FroM Superstring to Indexing: a space-efficient index for unconstrained k -mer sets using the Masked Burrows-Wheeler Transform (MBWT)

The growing volumes and heterogeneity of genomic data call for scalable and versatile k -mer-set indexes. However, state-of-the-art indexes such as Spectral Burrows-Wheeler Transform (SBWT) and SSHash depend on long non-branching paths in de Bruijn graphs, which limits their efficiency for small k , sampled data, or high-diversity settings. Here, we introduce FMSI, a superstring-based index for arbitrary k -mer sets that supports efficient membership and compressed dictionary queries with strong theoretical guarantees.

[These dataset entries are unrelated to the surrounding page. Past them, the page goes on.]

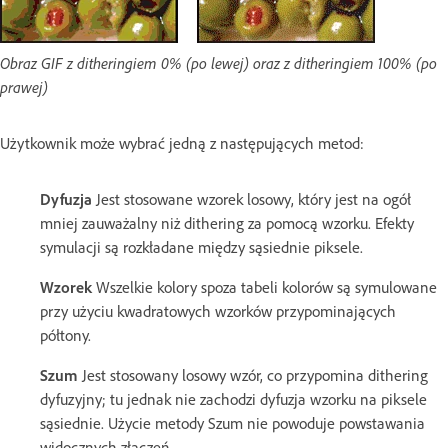
Obraz GIF z ditheringiem 0% (po lewej) oraz z ditheringiem 100% (po
prawej)
Użytkownik może wybrać jedną z następujących metod:
Dyfuzja
Jest stosowane wzorek losowy, który jest na ogół
mniej zauważalny niż dithering za pomocą wzorku. Efekty
symulacji są rozkładane między sąsiednie piksele.
Wzorek
Wszelkie kolory spoza tabeli kolorów są symulowane
przy użyciu kwadratowych wzorków przypominających
półtony.
Szum
Jest stosowany losowy wzór, co przypomina dithering
dyfuzyjny; tu jednak nie zachodzi dyfuzja wzorku na piksele
sąsiednie. Użycie metody Szum nie powoduje powstawania
widocznych złączeń.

FMSI builds on recent advances in k -mer superstrings and uses the Masked Burrows-Wheeler Transform (MBWT), a novel extension of the classical BWT that incorporates position masking. Across a range of k values and dataset types – including genomic, pangenomic, and metagenomic – FMSI consistently achieves superior query space efficiency, using up to 2–3× less memory than state-of-the-art methods, while maintaining competitive query times. Only a space-optimized version of SBWT can match the FMSI’s footprint in some cases, but then FMSI is 2–3× faster. Our results establish superstring-based indexing as a robust, scalable, and versatile framework for arbitrary k -mer sets across diverse bioinformatics applications.